▶ DATA LISTING

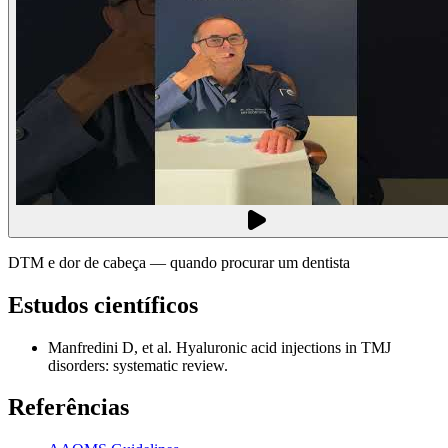
DTM e dor de cabeça — quando procurar um dentista
Estudos científicos
Manfredini D, et al. Hyaluronic acid injections in TMJ
disorders: systematic review.
Referências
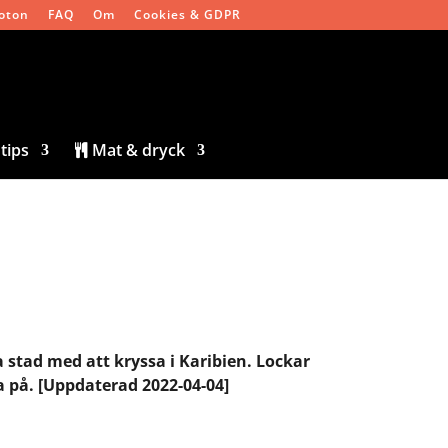
oton
FAQ
Om
Cookies & GDPR
tips
Mat & dryck
 stad med att kryssa i Karibien. Lockar
 på. [Uppdaterad 2022-04-04]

▶ WHAT YOU HAVE TO DO
Omit pictures and output the listing exactly.

▶ PROBLEM SOLUTION
DTM e dor de cabeça — quando procurar um dentista
Estudos científicos
Manfredini D, et al. Hyaluronic acid injections in TMJ
disorders: systematic review.
Referências
oton
FAQ
Om
Cookies & GDPR
tips
Mat & dryck
 stad med att kryssa i Karibien. Lockar
 på. [Uppdaterad 2022-04-04]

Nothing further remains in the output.